There is strong evidence from transgenic mouse studies that NRPs mediate angiogenesis. Mice overexpressing NRP1 were embryonic lethal and displayed several vascular abnormalities, such as excess capillaries and blood vessels, dilation of blood vessels, hemorrhage, and malformed hearts. The chimeric embryos appeared redder than their normal counterparts, suggesting that blood vessels were leaky, which was possibly caused by enhanced vascu lar permeability activity of VEGF165. It was concluded that expression of NRP1 was essential not only for neuronal development but also for development of the cardiovascular system.
The physiological role of NRPs in angiogenesis has also been determined using knockout mice. It was demonstrated that NRP1-deficient mutant mice were embryonic lethal between E12.5 to E13.5. In yolk sacs and embryos the vascular networks of large and small vessels were disorganized, the capillary networks were sparse, and normal branching did not occur. In the central nervous system (CNS), capillary invasion into the CNS was delayed and the capillary networks that were in the CNS were disorganized and had degenerated. The mutant embryos showed abnormal heart development, including lack of some of the branchial arch-related great vessels, and dorsal aorta and transposition of the aortic arch. The development of heart outflow tracts was also disturbed.
In another approach, the role of NRP1 in the vascular system was demonstrated by deleting NRP1 specifically from EC. Mutant mice were embryonic lethal by mid- to late gestation, with abnormal vasculature throughout the embryo. The larger vessels were intact, but medium and small vessels were missing. In the developing brain the vessels appeared larger and underdeveloped with very little branching, suggesting a defect in remodeling and branching of the primary vessel plexus. Taken together all of these data indicate that NRP1 is a critical receptor required for angio-genesis. On the other hand, NRP2 knockouts were viable into adulthood and did not display any abnormal vascular development.
More recently, double NRP1/NRP2 knockouts were reported. Transgenic mice, in which both NRP1 and NRP2 were targeted, died in utero at E8.5 and their yolk sacs were totally avascular. Mice that were homozygous for one gene but heterozygous for the other were also embryonic lethal and survived to E10 to E10.5. The vascular phenotypes of these mice were abnormal. The yolk sacs, while of normal size, displayed the absence of branching arteries and veins, the absence of a capillary bed, and the presence of large avascular spaces between the blood vessels. The embryos displayed blood vessels that were heterogenous in size, large avascular regions in the head and trunk, and unconnected blood vessel sprouts. The embryos were about 50 percent the length of wild-type mice and had multiple hemorrhages. These double NRP1/NRP2 knockout mice had a more severe abnormal vascular phenotype than either NRP1 or NRP2 single knockout mice. Their abnormal vascular phenotype resembled those of VEGF and VEGFR-2 knockouts. It appears that NRPs are early genes in embryonic vessel development, with overlapping functions that are required for normal blood vessel formation.

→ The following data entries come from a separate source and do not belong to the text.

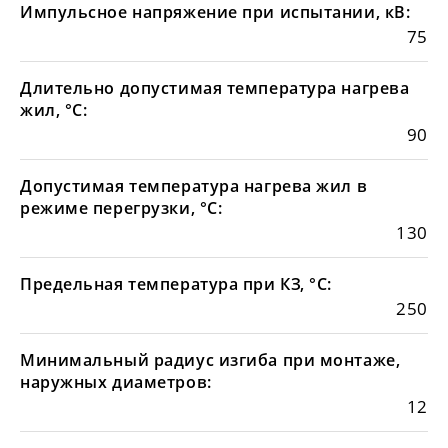
Импульсное напряжение при испытании, кВ:
75
Длительно допустимая температура нагрева
жил, °С:
90
Допустимая температура нагрева жил в
режиме перегрузки, °С:
130
Предельная температура при КЗ, °С:
250
Минимальный радиус изгиба при монтаже,
наружных диаметров:
12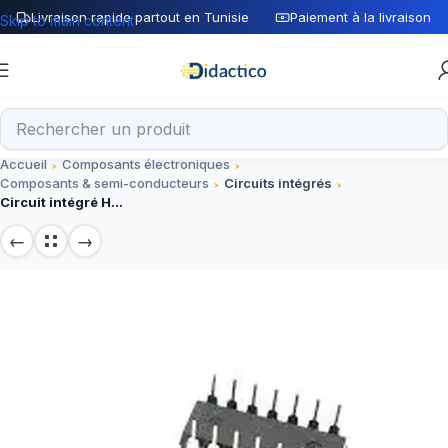
Livraison rapide partout en Tunisie
Paiement à la livraison
Skip to main content
Accueil
Composants électroniques
Composants & semi-conducteurs
Circuits intégrés
Circuit intégré HCF4000BE DIP-14, composant électronique 14 broches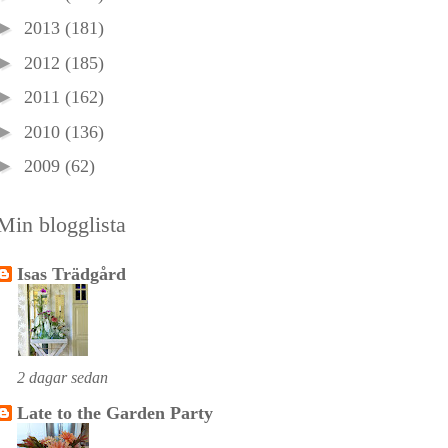
►
2013
(181)
►
2012
(185)
►
2011
(162)
►
2010
(136)
►
2009
(62)
Min blogglista
Isas Trädgård
2 dagar sedan
Late to the Garden Party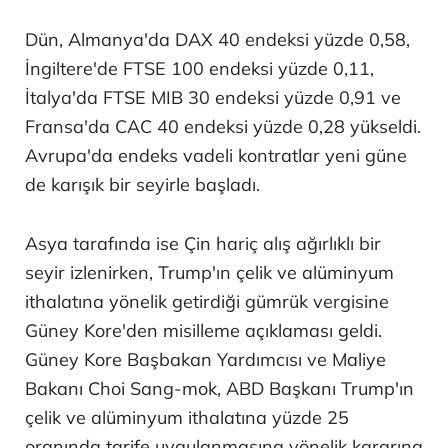
Dün, Almanya'da DAX 40 endeksi yüzde 0,58,
İngiltere'de FTSE 100 endeksi yüzde 0,11,
İtalya'da FTSE MIB 30 endeksi yüzde 0,91 ve
Fransa'da CAC 40 endeksi yüzde 0,28 yükseldi.
Avrupa'da endeks vadeli kontratlar yeni güne
de karışık bir seyirle başladı.
Asya tarafında ise Çin hariç alış ağırlıklı bir
seyir izlenirken, Trump'ın çelik ve alüminyum
ithalatına yönelik getirdiği gümrük vergisine
Güney Kore'den misilleme açıklaması geldi.
Güney Kore Başbakan Yardımcısı ve Maliye
Bakanı Choi Sang-mok, ABD Başkanı Trump'ın
çelik ve alüminyum ithalatına yüzde 25
oranında tarife uygulanmasına yönelik kararına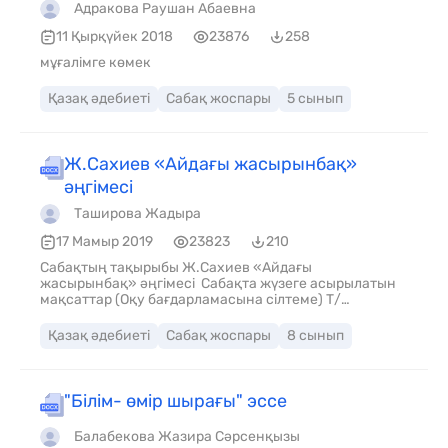
Адракова Раушан Абаевна
11 Қырқүйек 2018
23876
258
мұғалімге көмек
Қазақ әдебиеті
Сабақ жоспары
5 сынып
Ж.Сахиев «Айдағы жасырынбақ»
әңгімесі
Таширова Жадыра
17 Мамыр 2019
23823
210
Сабақтың тақырыбы Ж.Сахиев «Айдағы
жасырынбақ» әңгімесі Сабақта жүзеге асырылатын
мақсаттар (Оқу бағдарламасына сілтеме) Т/
Ж1.Көркем шығарманың мазмұны мен пішіні Сабақ
мақсаты 1.Шығарма мазмұнын түсінеді. 2.Әдеби
Қазақ әдебиеті
Сабақ жоспары
8 сынып
шығарманың жанрына байланысты сюжеттік
желілерін баяндайды. 3. эпилог, прологтарды
анықтайды Бағалау критерийі Ж.Сахиевтің «Айдағы
жасырынбақ» әңгімесінің жанрына байланысты
"Білім- өмір шырағы" эссе
сюжеттік желілерін анықтайды
Балабекова Жазира Сәрсенқызы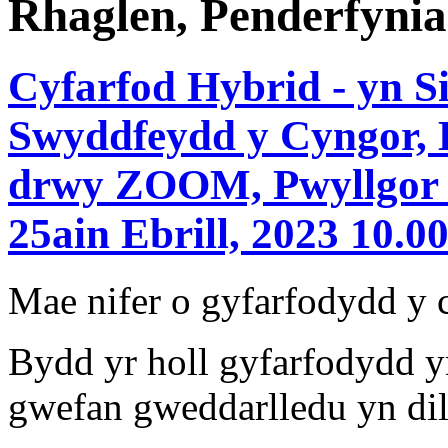
Rhaglen, Penderfynia
Cyfarfod Hybrid - yn S
Swyddfeydd y Cyngor, L
drwy ZOOM, Pwyllgor 
25ain Ebrill, 2023 10.00
Mae nifer o gyfarfodydd y
Bydd yr holl gyfarfodydd y
gwefan gweddarlledu yn dil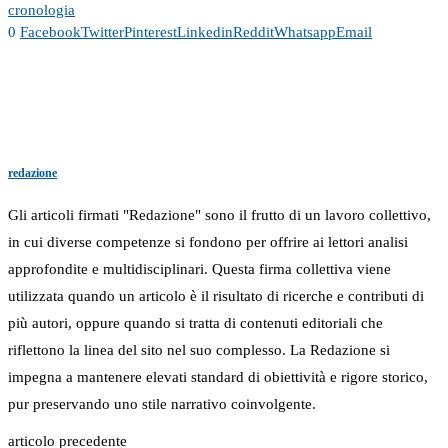
cronologia
0
Facebook
Twitter
Pinterest
Linkedin
Reddit
Whatsapp
Email
redazione
Gli articoli firmati "Redazione" sono il frutto di un lavoro collettivo,
in cui diverse competenze si fondono per offrire ai lettori analisi
approfondite e multidisciplinari. Questa firma collettiva viene
utilizzata quando un articolo è il risultato di ricerche e contributi di
più autori, oppure quando si tratta di contenuti editoriali che
riflettono la linea del sito nel suo complesso. La Redazione si
impegna a mantenere elevati standard di obiettività e rigore storico,
pur preservando uno stile narrativo coinvolgente.
articolo precedente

The zebrafish is an excellent system for analyzing vascular development. Zebrafish intersegmental vessels correspond to mammalian capillary sprouts, whereas the axial vessels correspond to larger blood vessels, such as arteries and veins (Figure 2A, control). The zebrafish NRP1 gene (znrpl) was isolated, and the zNRP1 protein was shown to be a functional receptor for human VEGF165. Whole-mount in situ hybridization showed that transcripts for znrpl during embryonic and early larval development were detected mainly in neuronal and vascular tissues. Knockdown of zNRP1 by using specific antisense oligos (Morpholino) in embryos resulted in severe defects in angiogenesis, including impaired circulation in the intersegmental vessels and dorsal longitudinal anastomotic vessel (DLAV) (Figure 2). However, circulation via the trunk artery and vein axial vessels, which are formed by vasculogenesis, was not affected. When zNRP1 and VEGF morpholinos were co-injected into embryos at concentrations that individually did not significantly inhibit blood vessel development, the result was a potent inhibition of blood cell circulation via both interseg-mental and axial vessels. These results demonstrated that VEGF and NRP1 act synergistically to promote a functional circulatory system. These results may provide a physiological demonstration that NRP1 regulates angiogenesis through a VEGF-dependent pathway.
Caudal Vein Trunk Axial Plexus
Arteries and Veins
Caudal Vein Trunk Axial Plexus
Arteries and Veins
B. NRP1 MO
Figure 2 NRP1 Knockdown in the Zebrafish: Microangiography. Fish embryos were injected with antisense morpholino (MO) or controls at the one- to four-cell stage. To visualize blood vessels flow, FITC-dextran was injected into the cardinal vein 56 hours postfertilization. (A) Normal circulation of the zebrafish. Injected with the four-base mismatch morpholino control. (B) In zebrafish injected with anti-zNRPl morpholino, blood flow via intersegmental vessels, DLAV, caudal vein plexus, and posterior vein is diminished. Axial vessel flow, however, is not affected.